What is being asked —
Your task is to print all of the data below exactly, with no pictures included.

Exercise data —
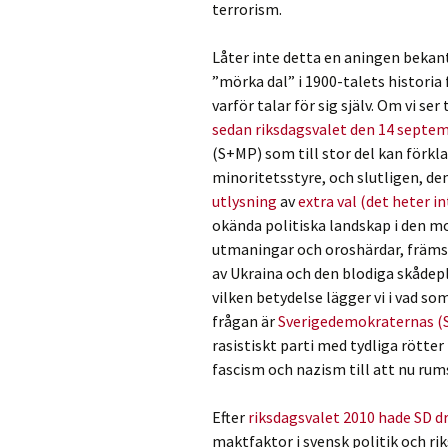
terrorism.
Låter inte detta en aningen bekant
”mörka dal” i 1900-talets historia 
varför talar för sig själv. Om vi ser
sedan riksdagsvalet den 14 septemb
(S+MP) som till stor del kan förk
minoritetsstyre, och slutligen, d
utlysning
av
extra val (det heter i
okända politiska landskap i den mo
utmaningar och oroshärdar, främst
av Ukraina och den blodiga skådepl
vilken betydelse lägger vi i vad s
frågan är
Sverigedemokraternas (S
rasistiskt parti med tydliga rötter
fascism och nazism till att nu rum
Efter
riksdagsvalet 2010 hade SD d
maktfaktor i svensk politik och rik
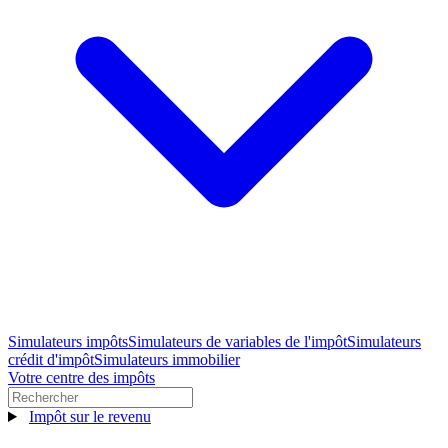
Simulateurs impôts
Simulateurs de variables de l'impôt
Simulateurs
crédit d'impôt
Simulateurs immobilier
Votre centre des impôts
Impôt sur le revenu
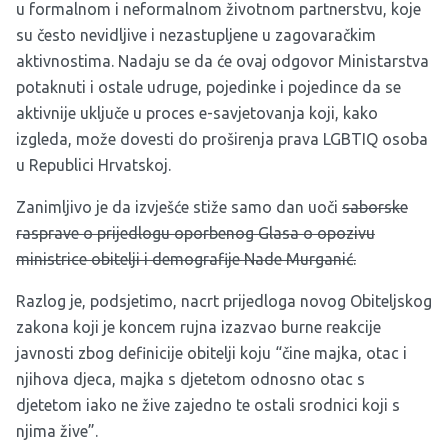
u formalnom i neformalnom životnom partnerstvu, koje
su često nevidljive i nezastupljene u zagovaračkim
aktivnostima. Nadaju se da će ovaj odgovor Ministarstva
potaknuti i ostale udruge, pojedinke i pojedince da se
aktivnije uključe u proces e-savjetovanja koji, kako
izgleda, može dovesti do proširenja prava LGBTIQ osoba
u Republici Hrvatskoj.
Zanimljivo je da izvješće stiže samo dan uoči
saborske
rasprave o prijedlogu oporbenog Glasa o opozivu
ministrice obitelji i demografije Nade Murganić.
Razlog je, podsjetimo, nacrt prijedloga novog Obiteljskog
zakona koji je koncem rujna
izazvao burne reakcije
javnosti
zbog definicije obitelji koju “čine majka, otac i
njihova djeca, majka s djetetom odnosno otac s
djetetom iako ne žive zajedno te ostali srodnici koji s
njima žive”.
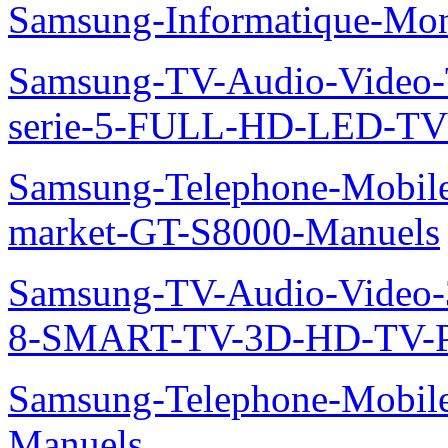
Samsung-Informatique-M
Samsung-TV-Audio-Vide
serie-5-FULL-HD-LED-T
Samsung-Telephone-Mobil
market-GT-S8000-Manuels
Samsung-TV-Audio-Video
8-SMART-TV-3D-HD-TV-P
Samsung-Telephone-Mobil
Manuels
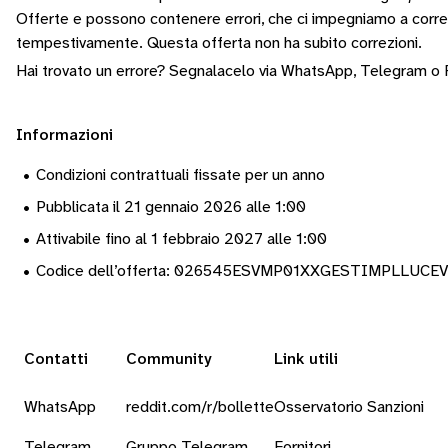
Offerte e possono contenere errori, che ci impegniamo a corr
tempestivamente.
Questa offerta non ha subito correzioni.
Hai trovato un errore? Segnalacelo via
WhatsApp
,
Telegram
o
Informazioni
•
Condizioni contrattuali fissate per un anno
•
Pubblicata il 21 gennaio 2026 alle 1:00
•
Attivabile fino al 1 febbraio 2027 alle 1:00
•
Codice dell’offerta: 026545ESVMP01XXGESTIMPLLUCE
Contatti
Community
Link utili
WhatsApp
reddit.com/r/bollette
Osservatorio Sanzioni
Telegram
Gruppo Telegram
Fornitori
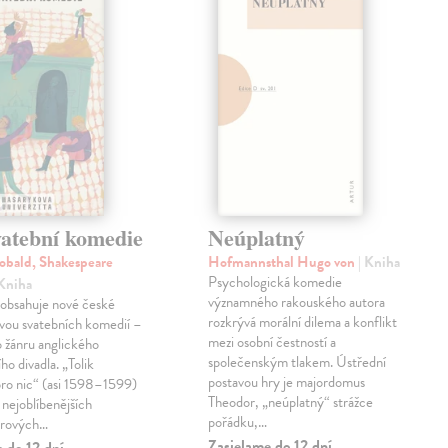
vatební komedie
Neúplatný
obald, Shakespeare
Hofmannsthal Hugo von
| Kniha
Psychologická komedie
 Kniha
významného rakouského autora
 obsahuje nové české
rozkrývá morální dilema a konflikt
vou svatebních komedií –
mezi osobní čestností a
 žánru anglického
společenským tlakem. Ústřední
ho divadla. „Tolik
postavou hry je majordomus
pro nic“ (asi 1598–1599)
Theodor, „neúplatný“ strážce
z nejoblíbenějších
pořádku,…
arových…
Zasielame do 12 dní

Answer to this task —
terrorism.
Låter inte detta en aningen bekant
”mörka dal” i 1900-talets historia 
varför talar för sig själv. Om vi ser
sedan riksdagsvalet den 14 septemb
(S+MP) som till stor del kan förk
minoritetsstyre, och slutligen, d
utlysning
av
extra val (det heter i
okända politiska landskap i den mo
utmaningar och oroshärdar, främst
av Ukraina och den blodiga skådepl
vilken betydelse lägger vi i vad s
frågan är
Sverigedemokraternas (S
rasistiskt parti med tydliga rötter
fascism och nazism till att nu rum
Efter
riksdagsvalet 2010 hade SD d
maktfaktor i svensk politik och rik
Simulateurs impôts
Simulateurs de variables de l'impôt
Simulateurs
crédit d'impôt
Simulateurs immobilier
Votre centre des impôts
Impôt sur le revenu
u formalnom i neformalnom životnom partnerstvu, koje
su često nevidljive i nezastupljene u zagovaračkim
aktivnostima. Nadaju se da će ovaj odgovor Ministarstva
potaknuti i ostale udruge, pojedinke i pojedince da se
aktivnije uključe u proces e-savjetovanja koji, kako
izgleda, može dovesti do proširenja prava LGBTIQ osoba
u Republici Hrvatskoj.
Zanimljivo je da izvješće stiže samo dan uoči
saborske
rasprave o prijedlogu oporbenog Glasa o opozivu
ministrice obitelji i demografije Nade Murganić.
Razlog je, podsjetimo, nacrt prijedloga novog Obiteljskog
zakona koji je koncem rujna
izazvao burne reakcije
javnosti
zbog definicije obitelji koju “čine majka, otac i
njihova djeca, majka s djetetom odnosno otac s
djetetom iako ne žive zajedno te ostali srodnici koji s
njima žive”.
Samsung-Informatique-M
Samsung-TV-Audio-Vide
serie-5-FULL-HD-LED-T
Samsung-Telephone-Mobil
market-GT-S8000-Manuels
Samsung-TV-Audio-Video
8-SMART-TV-3D-HD-TV-P
Samsung-Telephone-Mobil
Manuels
Offerte e possono contenere errori, che ci impegniamo a corr
tempestivamente.
Questa offerta non ha subito correzioni.
Hai trovato un errore? Segnalacelo via
WhatsApp
,
Telegram
o
Informazioni
•
Condizioni contrattuali fissate per un anno
•
Pubblicata il 21 gennaio 2026 alle 1:00
•
Attivabile fino al 1 febbraio 2027 alle 1:00
•
Codice dell’offerta: 026545ESVMP01XXGESTIMPLLUCE
Contatti
Community
Link utili
WhatsApp
reddit.com/r/bollette
Osservatorio Sanzioni
Telegram
Gruppo Telegram
Fornitori
vatební komedie
Neúplatný
obald, Shakespeare
Hofmannsthal Hugo von
| Kniha
Psychologická komedie
 Kniha
významného rakouského autora
 obsahuje nové české
rozkrývá morální dilema a konflikt
vou svatebních komedií –
mezi osobní čestností a
 žánru anglického
společenským tlakem. Ústřední
ho divadla. „Tolik
postavou hry je majordomus
pro nic“ (asi 1598–1599)
Theodor, „neúplatný“ strážce
z nejoblíbenějších
pořádku,…
arových…
Zasielame do 12 dní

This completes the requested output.